What you will do →
Output the data below exactly, down to the last character.

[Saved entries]
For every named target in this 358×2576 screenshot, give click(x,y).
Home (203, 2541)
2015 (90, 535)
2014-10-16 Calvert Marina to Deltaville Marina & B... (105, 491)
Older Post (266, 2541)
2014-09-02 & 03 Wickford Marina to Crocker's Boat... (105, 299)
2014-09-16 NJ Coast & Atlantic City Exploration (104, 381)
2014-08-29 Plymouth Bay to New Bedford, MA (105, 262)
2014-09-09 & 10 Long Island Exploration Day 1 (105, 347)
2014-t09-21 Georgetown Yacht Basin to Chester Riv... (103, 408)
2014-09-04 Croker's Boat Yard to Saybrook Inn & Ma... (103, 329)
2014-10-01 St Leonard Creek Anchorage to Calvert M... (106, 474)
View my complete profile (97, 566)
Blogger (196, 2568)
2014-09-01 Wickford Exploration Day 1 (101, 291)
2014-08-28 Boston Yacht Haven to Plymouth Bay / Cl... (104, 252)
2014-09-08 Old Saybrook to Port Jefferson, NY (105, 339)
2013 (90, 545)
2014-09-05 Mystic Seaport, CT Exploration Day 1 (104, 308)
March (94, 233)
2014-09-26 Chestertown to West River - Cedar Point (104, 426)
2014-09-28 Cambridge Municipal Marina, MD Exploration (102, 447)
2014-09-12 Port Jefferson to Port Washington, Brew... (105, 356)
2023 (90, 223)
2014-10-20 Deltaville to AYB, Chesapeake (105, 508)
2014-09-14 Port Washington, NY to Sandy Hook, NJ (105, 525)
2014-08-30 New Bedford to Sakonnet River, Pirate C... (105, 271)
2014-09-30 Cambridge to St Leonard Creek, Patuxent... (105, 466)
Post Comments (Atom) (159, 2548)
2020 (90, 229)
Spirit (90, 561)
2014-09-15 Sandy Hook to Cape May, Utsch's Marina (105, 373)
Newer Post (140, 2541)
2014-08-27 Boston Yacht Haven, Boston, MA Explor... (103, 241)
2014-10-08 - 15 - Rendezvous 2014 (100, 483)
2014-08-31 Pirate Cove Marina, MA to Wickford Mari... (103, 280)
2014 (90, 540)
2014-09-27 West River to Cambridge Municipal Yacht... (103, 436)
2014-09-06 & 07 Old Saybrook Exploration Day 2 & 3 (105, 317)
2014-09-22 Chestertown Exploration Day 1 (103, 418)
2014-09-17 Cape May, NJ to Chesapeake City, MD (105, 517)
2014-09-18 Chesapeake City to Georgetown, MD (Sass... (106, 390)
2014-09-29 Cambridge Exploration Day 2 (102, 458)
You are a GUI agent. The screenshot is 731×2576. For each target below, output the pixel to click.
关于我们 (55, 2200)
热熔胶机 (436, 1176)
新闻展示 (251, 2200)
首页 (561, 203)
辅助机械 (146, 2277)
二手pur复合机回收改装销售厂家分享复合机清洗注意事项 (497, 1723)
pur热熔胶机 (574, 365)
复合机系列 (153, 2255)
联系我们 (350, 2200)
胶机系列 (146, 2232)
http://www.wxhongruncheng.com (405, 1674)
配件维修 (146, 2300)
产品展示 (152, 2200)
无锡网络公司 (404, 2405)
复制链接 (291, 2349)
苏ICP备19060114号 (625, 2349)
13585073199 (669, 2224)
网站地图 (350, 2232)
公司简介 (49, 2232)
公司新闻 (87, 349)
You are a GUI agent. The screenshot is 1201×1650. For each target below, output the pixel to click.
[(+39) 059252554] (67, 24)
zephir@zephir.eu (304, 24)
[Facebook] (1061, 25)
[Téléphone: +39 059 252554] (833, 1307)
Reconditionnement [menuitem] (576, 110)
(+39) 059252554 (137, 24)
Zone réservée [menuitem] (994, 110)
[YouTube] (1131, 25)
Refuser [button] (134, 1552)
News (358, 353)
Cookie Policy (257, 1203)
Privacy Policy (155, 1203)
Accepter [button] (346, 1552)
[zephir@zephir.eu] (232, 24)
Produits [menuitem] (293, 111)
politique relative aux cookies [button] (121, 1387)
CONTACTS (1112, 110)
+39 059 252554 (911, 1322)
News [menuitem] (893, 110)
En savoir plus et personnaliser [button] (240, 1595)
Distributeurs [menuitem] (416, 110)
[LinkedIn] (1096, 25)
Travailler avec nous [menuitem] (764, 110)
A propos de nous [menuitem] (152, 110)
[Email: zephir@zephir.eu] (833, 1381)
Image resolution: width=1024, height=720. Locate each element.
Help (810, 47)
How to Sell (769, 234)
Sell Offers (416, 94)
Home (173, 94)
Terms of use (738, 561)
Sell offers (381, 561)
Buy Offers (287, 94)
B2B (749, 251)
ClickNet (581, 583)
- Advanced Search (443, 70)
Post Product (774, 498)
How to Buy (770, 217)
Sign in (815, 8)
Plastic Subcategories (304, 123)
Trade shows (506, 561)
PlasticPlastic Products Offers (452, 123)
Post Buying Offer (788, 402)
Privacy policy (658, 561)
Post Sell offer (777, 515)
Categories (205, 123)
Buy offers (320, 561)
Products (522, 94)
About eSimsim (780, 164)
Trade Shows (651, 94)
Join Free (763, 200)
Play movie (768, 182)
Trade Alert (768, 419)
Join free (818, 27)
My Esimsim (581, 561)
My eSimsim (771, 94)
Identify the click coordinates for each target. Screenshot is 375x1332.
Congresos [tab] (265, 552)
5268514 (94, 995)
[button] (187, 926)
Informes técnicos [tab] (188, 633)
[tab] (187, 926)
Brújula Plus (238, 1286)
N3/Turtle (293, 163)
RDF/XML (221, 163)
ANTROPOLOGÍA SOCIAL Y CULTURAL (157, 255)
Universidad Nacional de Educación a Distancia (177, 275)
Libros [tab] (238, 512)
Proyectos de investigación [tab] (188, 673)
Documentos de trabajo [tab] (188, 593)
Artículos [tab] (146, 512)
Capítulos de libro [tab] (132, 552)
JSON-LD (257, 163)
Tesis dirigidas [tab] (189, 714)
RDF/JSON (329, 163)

Result of this task →
For every named target in this 358×2576 screenshot, give click(x,y).
Home (203, 2541)
2015 (90, 535)
2014-10-16 Calvert Marina to Deltaville Marina & B... (105, 491)
Older Post (266, 2541)
2014-09-02 & 03 Wickford Marina to Crocker's Boat... (105, 299)
2014-09-16 NJ Coast & Atlantic City Exploration (104, 381)
2014-08-29 Plymouth Bay to New Bedford, MA (105, 262)
2014-09-09 & 10 Long Island Exploration Day 1 (105, 347)
2014-t09-21 Georgetown Yacht Basin to Chester Riv... (103, 408)
2014-09-04 Croker's Boat Yard to Saybrook Inn & Ma... (103, 329)
2014-10-01 St Leonard Creek Anchorage to Calvert M... (106, 474)
View my complete profile (97, 566)
Blogger (196, 2568)
2014-09-01 Wickford Exploration Day 1 (101, 291)
2014-08-28 Boston Yacht Haven to Plymouth Bay / Cl... (104, 252)
2014-09-08 Old Saybrook to Port Jefferson, NY (105, 339)
2013 (90, 545)
2014-09-05 Mystic Seaport, CT Exploration Day 1 (104, 308)
March (94, 233)
2014-09-26 Chestertown to West River - Cedar Point (104, 426)
2014-09-28 Cambridge Municipal Marina, MD Exploration (102, 447)
2014-09-12 Port Jefferson to Port Washington, Brew... (105, 356)
2023 (90, 223)
2014-10-20 Deltaville to AYB, Chesapeake (105, 508)
2014-09-14 Port Washington, NY to Sandy Hook, NJ (105, 525)
2014-08-30 New Bedford to Sakonnet River, Pirate C... (105, 271)
2014-09-30 Cambridge to St Leonard Creek, Patuxent... (105, 466)
Post Comments (Atom) (159, 2548)
2020 (90, 229)
Spirit (90, 561)
2014-09-15 Sandy Hook to Cape May, Utsch's Marina (105, 373)
Newer Post (140, 2541)
2014-08-27 Boston Yacht Haven, Boston, MA Explor... (103, 241)
2014-10-08 - 15 - Rendezvous 2014 (100, 483)
2014-08-31 Pirate Cove Marina, MA to Wickford Mari... (103, 280)
2014 (90, 540)
2014-09-27 West River to Cambridge Municipal Yacht... (103, 436)
2014-09-06 & 07 Old Saybrook Exploration Day 2 & 3 (105, 317)
2014-09-22 Chestertown Exploration Day 1 (103, 418)
2014-09-17 Cape May, NJ to Chesapeake City, MD (105, 517)
2014-09-18 Chesapeake City to Georgetown, MD (Sass... (106, 390)
2014-09-29 Cambridge Exploration Day 2 (102, 458)
You are a GUI agent. The screenshot is 731×2576. For each target below, output the pixel to click.
关于我们 (55, 2200)
热熔胶机 (436, 1176)
新闻展示 (251, 2200)
首页 (561, 203)
辅助机械 (146, 2277)
二手pur复合机回收改装销售厂家分享复合机清洗注意事项 (497, 1723)
pur热熔胶机 (574, 365)
复合机系列 (153, 2255)
联系我们 (350, 2200)
胶机系列 (146, 2232)
http://www.wxhongruncheng.com (405, 1674)
配件维修 (146, 2300)
产品展示 (152, 2200)
无锡网络公司 (404, 2405)
复制链接 (291, 2349)
苏ICP备19060114号 (625, 2349)
13585073199 (669, 2224)
网站地图 (350, 2232)
公司简介 (49, 2232)
公司新闻 (87, 349)
You are a GUI agent. The screenshot is 1201×1650. For each target below, output the pixel to click.
[(+39) 059252554] (67, 24)
zephir@zephir.eu (304, 24)
[Facebook] (1061, 25)
[Téléphone: +39 059 252554] (833, 1307)
Reconditionnement [menuitem] (576, 110)
(+39) 059252554 (137, 24)
Zone réservée [menuitem] (994, 110)
[YouTube] (1131, 25)
Refuser [button] (134, 1552)
News (358, 353)
Cookie Policy (257, 1203)
Privacy Policy (155, 1203)
Accepter [button] (346, 1552)
[zephir@zephir.eu] (232, 24)
Produits [menuitem] (293, 111)
politique relative aux cookies [button] (121, 1387)
CONTACTS (1112, 110)
+39 059 252554 (911, 1322)
News [menuitem] (893, 110)
En savoir plus et personnaliser [button] (240, 1595)
Distributeurs [menuitem] (416, 110)
[LinkedIn] (1096, 25)
Travailler avec nous [menuitem] (764, 110)
A propos de nous [menuitem] (152, 110)
[Email: zephir@zephir.eu] (833, 1381)
Image resolution: width=1024, height=720. Locate each element.
Help (810, 47)
How to Sell (769, 234)
Sell Offers (416, 94)
Home (173, 94)
Terms of use (738, 561)
Sell offers (381, 561)
Buy Offers (287, 94)
B2B (749, 251)
ClickNet (581, 583)
- Advanced Search (443, 70)
Post Product (774, 498)
How to Buy (770, 217)
Sign in (815, 8)
Plastic Subcategories (304, 123)
Trade shows (506, 561)
PlasticPlastic Products Offers (452, 123)
Post Buying Offer (788, 402)
Privacy policy (658, 561)
Post Sell offer (777, 515)
Categories (205, 123)
Buy offers (320, 561)
Products (522, 94)
About eSimsim (780, 164)
Trade Shows (651, 94)
Join Free (763, 200)
Play movie (768, 182)
Trade Alert (768, 419)
Join free (818, 27)
My Esimsim (581, 561)
My eSimsim (771, 94)
Identify the click coordinates for each target. Screenshot is 375x1332.
Congresos [tab] (265, 552)
5268514 (94, 995)
[button] (187, 926)
Informes técnicos [tab] (188, 633)
[tab] (187, 926)
Brújula Plus (238, 1286)
N3/Turtle (293, 163)
RDF/XML (221, 163)
ANTROPOLOGÍA SOCIAL Y CULTURAL (157, 255)
Universidad Nacional de Educación a Distancia (177, 275)
Libros [tab] (238, 512)
Proyectos de investigación [tab] (188, 673)
Documentos de trabajo [tab] (188, 593)
Artículos [tab] (146, 512)
Capítulos de libro [tab] (132, 552)
JSON-LD (257, 163)
Tesis dirigidas [tab] (189, 714)
RDF/JSON (329, 163)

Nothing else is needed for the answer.